Give back exactly the lines from the start of the entries below to the line holding "biasanya ASN yang", that line included, and leave every picture out.

Provided data.
--------------------------------------------------

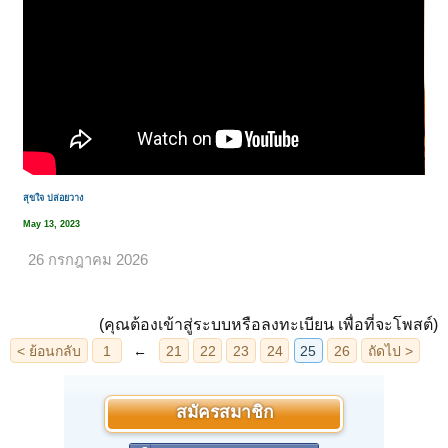
สุขใจ ปล่อยวาง
May 13, 2023
26 กรกฎาคม 2026
(คุณต้องเข้าสู่ระบบหรือลงทะเบียน เพื่อที่จะโพสต์)
สมัครสมาชิก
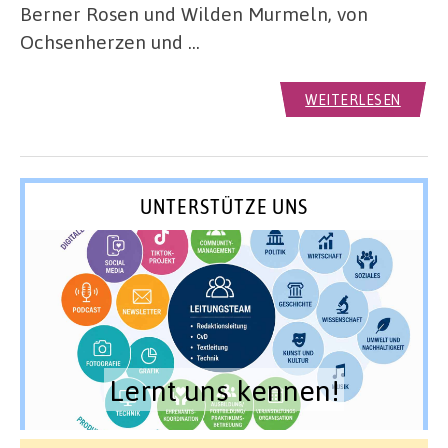
Berner Rosen und Wilden Murmeln, von
Ochsenherzen und …
WEITERLESEN
UNTERSTÜTZE UNS
Lernt uns kennen!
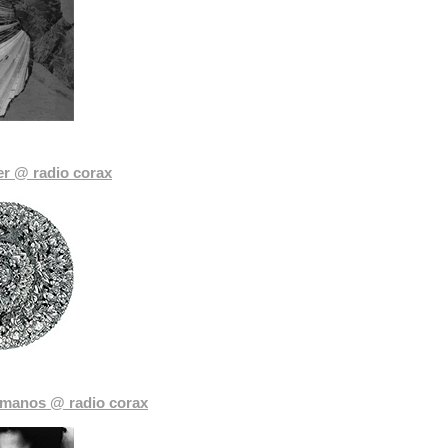
r @ radio corax
manos @ radio corax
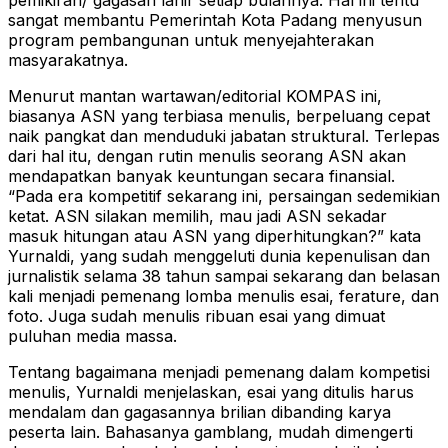
sangat membantu Pemerintah Kota Padang menyusun
program pembangunan untuk menyejahterakan
masyarakatnya.
Menurut mantan wartawan/editorial KOMPAS ini,
biasanya ASN yang terbiasa menulis, berpeluang cepat
naik pangkat dan menduduki jabatan struktural. Terlepas
dari hal itu, dengan rutin menulis seorang ASN akan
mendapatkan banyak keuntungan secara finansial.
“Pada era kompetitif sekarang ini, persaingan sedemikian
ketat. ASN silakan memilih, mau jadi ASN sekadar
masuk hitungan atau ASN yang diperhitungkan?” kata
Yurnaldi, yang sudah menggeluti dunia kepenulisan dan
jurnalistik selama 38 tahun sampai sekarang dan belasan
kali menjadi pemenang lomba menulis esai, ferature, dan
foto. Juga sudah menulis ribuan esai yang dimuat
puluhan media massa.
Tentang bagaimana menjadi pemenang dalam kompetisi
menulis, Yurnaldi menjelaskan, esai yang ditulis harus
mendalam dan gagasannya brilian dibanding karya
peserta lain. Bahasanya gamblang, mudah dimengerti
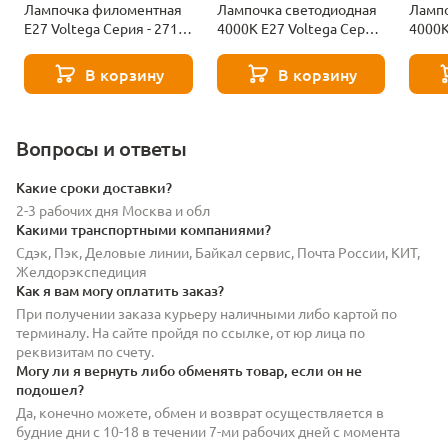
Лампочка филоментная
Лампочка светодиодная
Лампо
Е27 Voltega Серия - 271
4000К Е27 Voltega Серия
4000К
8529
- 271 8589
- 271
В корзину
В корзину
Вопросы и ответы
Какие сроки доставки?
2-3 рабочих дня Москва и обл
Какими транспортными компаниями?
Сдэк, Пэк, Деловые линии, Байкал сервис, Почта России, КИТ,
Желдорэкспедиция
Как я вам могу оплатить заказ?
При получении заказа курьеру наличными либо картой по
терминалу. На сайте пройдя по ссылке, от юр лица по
реквизитам по счету.
Могу ли я вернуть либо обменять товар, если он не
подошел?
Да, конечно можете, обмен и возврат осуществляется в
будние дни с 10-18 в течении 7-ми рабочих дней с момента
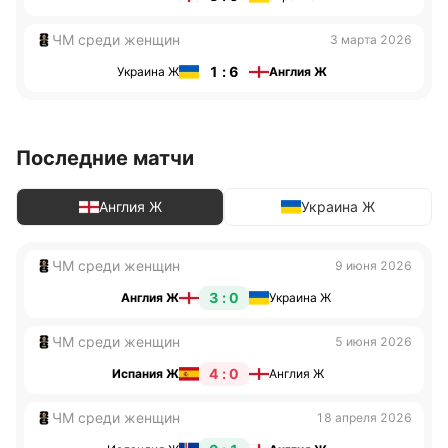
ЧМ среди женщин
3 марта 2026
1 : 6
Украина Ж
Англия Ж
Последние матчи
Англия Ж
Украина Ж
ЧМ среди женщин
9 июня 2026
3 : 0
Англия Ж
Украина Ж
ЧМ среди женщин
5 июня 2026
4 : 0
Испания Ж
Англия Ж
ЧМ среди женщин
18 апреля 2026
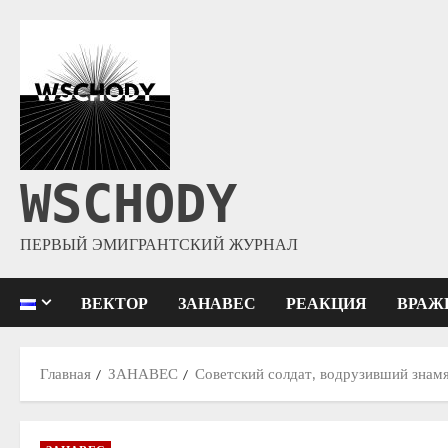
WSCHODY
ПЕРВЫЙ ЭМИГРАНТСКИЙ ЖУРНАЛ
ВЕКТОР
ЗАНАВЕС
РЕАКЦИЯ
ВРАЖ
Главная
ЗАНАВЕС
Советский солдат, водрузивший знамя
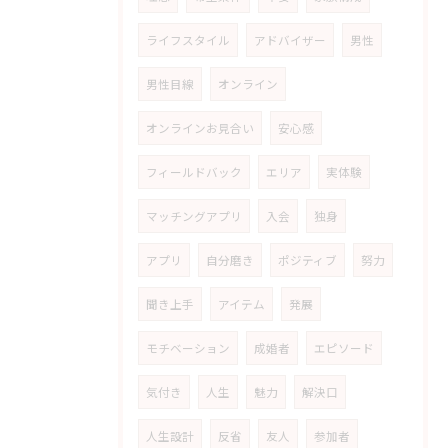
ライフスタイル
アドバイザー
男性
男性目線
オンライン
オンラインお見合い
安心感
フィールドバック
エリア
実体験
マッチングアプリ
入会
独身
アプリ
自分磨き
ポジティブ
努力
聞き上手
アイテム
発展
モチベーション
成婚者
エピソード
気付き
人生
魅力
解決口
人生設計
反省
友人
参加者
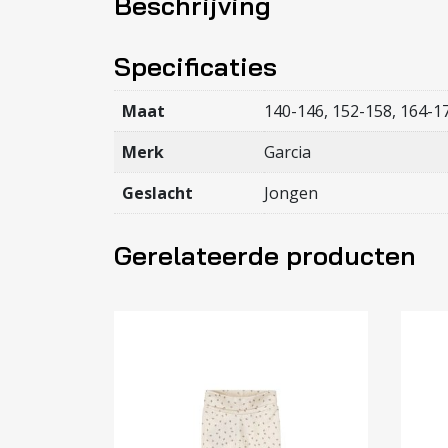
Beschrijving
Specificaties
Maat
140-146, 152-158, 164-1
Merk
Garcia
Geslacht
Jongen
Gerelateerde producten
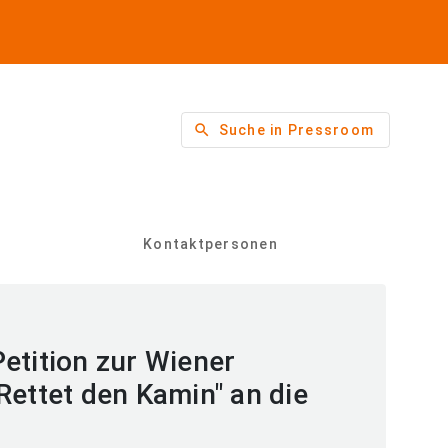
search
Suche in Pressroom
Kontaktpersonen
etition zur Wiener
Rettet den Kamin" an die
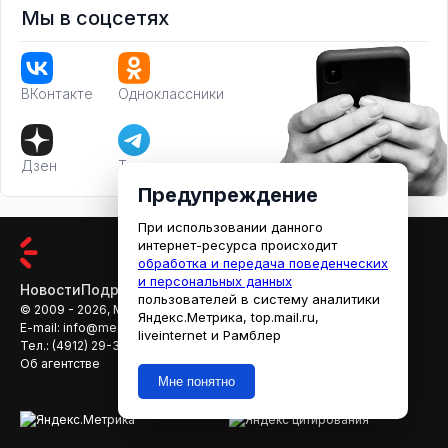
Мы в соцсетях
ВКонтакте
Одноклассники
Дзен
Телеграм
Предупреждение
При использовании данного
интернет-ресурса происходит
обработка и передача поведенческих
и персональных данных
Новости
Подробности
Афиша
Кино
пользователей в систему аналитики
© 2009 - 2026, МЕДИАРЯЗАНЬ
Яндекс.Метрика, top.mail.ru,
E-mail:
info@mediaryazan.ru
,
reklama@mediaryazan.ru
liveinternet и Рамблер
Тел.:
(4912) 29-33-66
Об агентстве
Мне понятно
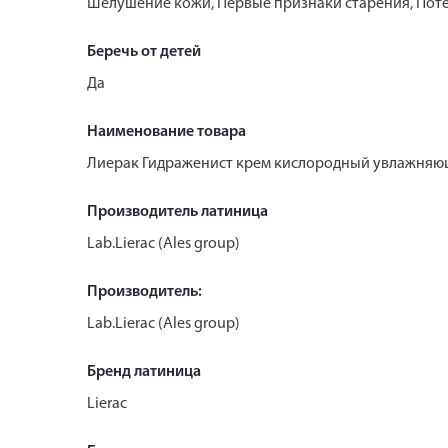
Шелушение кожи, Первые признаки старения, Пот
Беречь от детей
Да
Наименование товара
Лиерак Гидраженист крем кислородный увлажняю
Производитель латиница
Lab.Lierac (Ales group)
Производитель:
Lab.Lierac (Ales group)
Бренд латиница
Lierac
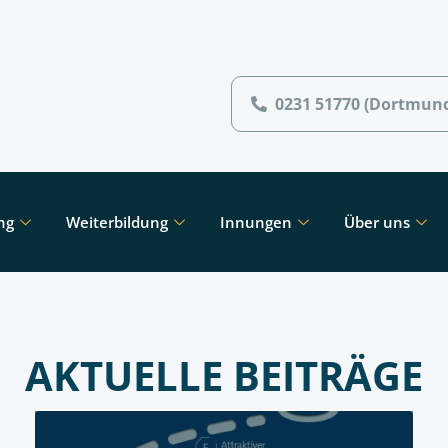
0231 51770 (Dortmun
ng
Weiterbildung
Innungen
Über uns
AKTUELLE BEITRÄGE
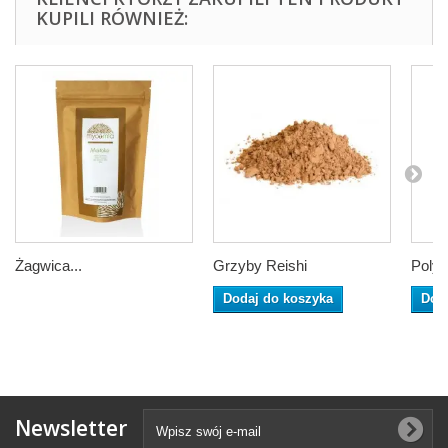
KUPILI RÓWNIEŻ:
Żagwica...
Grzyby Reishi
Polyp
Dodaj do koszyka
Dod
Newsletter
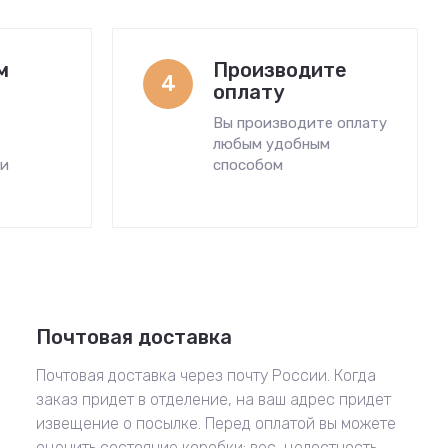
м
Производите
4
оплату
Вы производите оплату
любым удобным
ми
способом
Почтовая доставка
Почтовая доставка через почту России. Когда
заказ придет в отделение, на ваш адрес придет
извещение о посылке. Перед оплатой вы можете
оценить состояние коробки: вес, целостность.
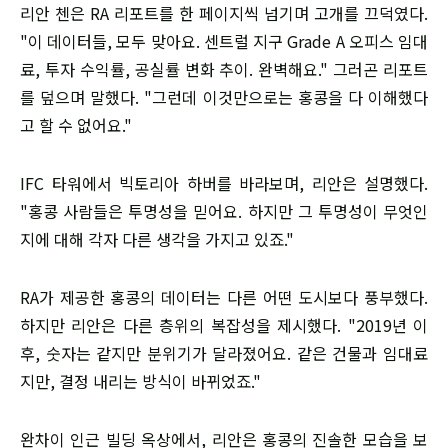
리안 첸은 RA 리포트를 한 페이지씩 넘기며 고개를 끄덕였다.
"이 데이터들, 모두 맞아요. 센트럴 지구 Grade A 오피스 임대
료, 투자 수익률, 공실률 변화 추이. 완벽해요." 그러곤 리포트
를 덮으며 말했다. "그런데 이것만으로는 홍콩을 다 이해했다
고 할 수 없어요."
IFC 타워에서 빅토리아 하버를 바라보며, 리안은 설명했다.
"홍콩 사람들은 투명성을 믿어요. 하지만 그 투명성이 무엇인
지에 대해 각자 다른 생각을 가지고 있죠."
RA가 제공한 홍콩의 데이터는 다른 어떤 도시보다 풍부했다.
하지만 리안은 다른 층위의 복잡성을 제시했다. "2019년 이
후, 숫자는 같지만 분위기가 달라졌어요. 같은 건물과 임대료
지만, 결정 내리는 방식이 바뀌었죠."
완차이 인근 빌딩 옥상에서, 리안은 홍콩의 진솔한 모습을 보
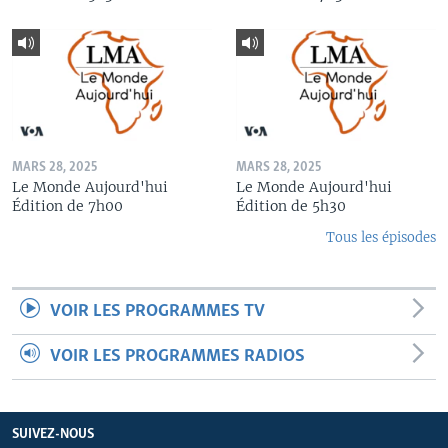
MARS 28, 2025
MARS 28, 2025
Le Monde Aujourd'hui
Le Monde Aujourd'hui
Édition de 7h00
Édition de 5h30
Tous les épisodes
VOIR LES PROGRAMMES TV
VOIR LES PROGRAMMES RADIOS
SUIVEZ-NOUS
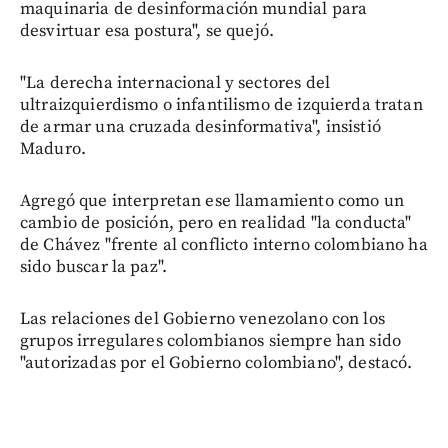
maquinaria de desinformación mundial para
desvirtuar esa postura", se quejó.
"La derecha internacional y sectores del
ultraizquierdismo o infantilismo de izquierda tratan
de armar una cruzada desinformativa", insistió
Maduro.
Agregó que interpretan ese llamamiento como un
cambio de posición, pero en realidad "la conducta"
de Chávez "frente al conflicto interno colombiano ha
sido buscar la paz".
Las relaciones del Gobierno venezolano con los
grupos irregulares colombianos siempre han sido
"autorizadas por el Gobierno colombiano", destacó.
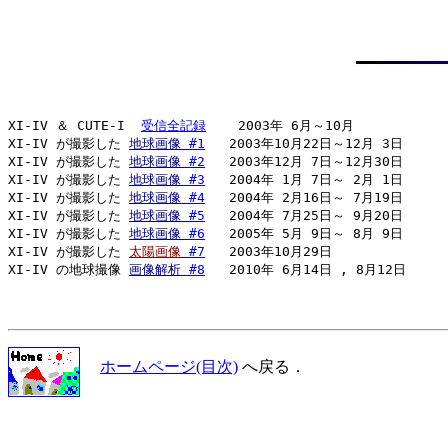
XI-IV ＆ CUTE-I  
受信全記録
    2003年 6月～10月

XI-IV が撮影した 
地球画像
 #1
   2003年10月22日～12月 3日

XI-IV が撮影した 
地球画像
 #2
   2003年12月 7日～12月30日

XI-IV が撮影した 
地球画像
 #3
   2004年 1月 7日～ 2月 1日

XI-IV が撮影した 
地球画像
 #4
   2004年 2月16日～ 7月19日

XI-IV が撮影した 
地球画像
 #5
   2004年 7月25日～ 9月20日

XI-IV が撮影した 
地球画像
 #6
   2005年 5月 9日～ 8月 9日

XI-IV が撮影した 
太陽画像
 #7
   2003年10月29日

XI-IV の地球撮像 
画像解析
 #8
ホームページ(目次)
へ戻る．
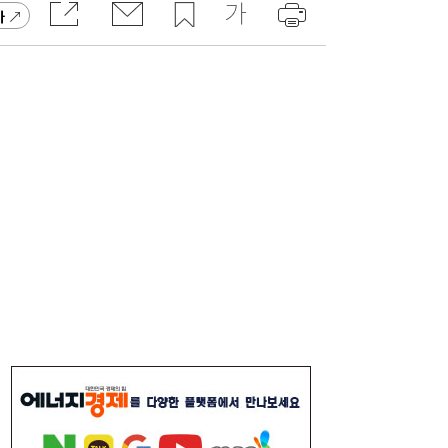
가
李대통령, 6시간 부동산 회의…“용산, 서울시
21:32
와 협의해야” 공급대책 속도
서울시 “정비사업 31만가구 착공해도 이주대
21:01
란 없다”…정부에 규제완화 촉구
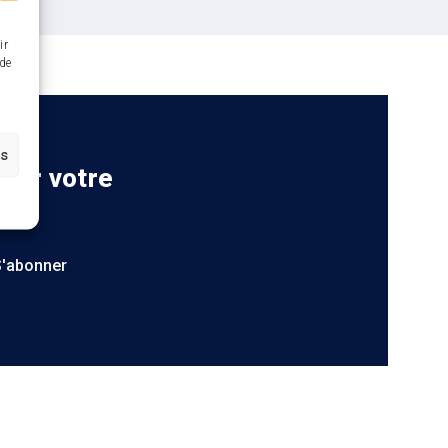
ir
 de
es
 sur votre
S'abonner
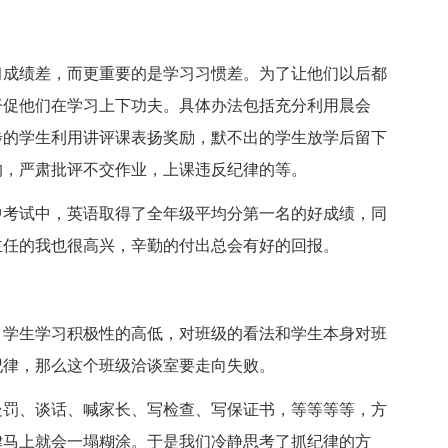
习成绩差，而更重要的是学习习惯差。为了让他们以后都
督促他们在学习上下功夫。具体办法包括充分利用晨会
步的学生利用讲评课表扬奖励，默不出的学生放学后留下
的，严肃批评不交作业，上课违反纪律的等。
中考试中，英语取得了全年级平均分第一名的好成绩，同
主任的我也很高兴，辛勤的付出总会有好的回报。
，学生学习积极性的高低，对班级的看法和学生本身对班
纪律，那么这个班级洽谈室要走向失败。
处罚、谈话、喊家长、写检查、写保证书，等等等等，方
律马上就会一塌糊涂。于是我们冷静思考了抓纪律的方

--------------------------------------------------

Solution.
สุขใจ ปล่อยวาง
May 13, 2023
26 กรกฎาคม 2026
(คุณต้องเข้าสู่ระบบหรือลงทะเบียน เพื่อที่จะโพสต์)
สมัครสมาชิก
Berner Rosen und Wilden Murmeln, von
Ochsenherzen und …
WEITERLESEN
UNTERSTÜTZE UNS
Lernt uns kennen!
r @ radio corax
manos @ radio corax
sangat membantu Pemerintah Kota Padang menyusun
program pembangunan untuk menyejahterakan
masyarakatnya.
Menurut mantan wartawan/editorial KOMPAS ini,
biasanya ASN yang terbiasa menulis, berpeluang cepat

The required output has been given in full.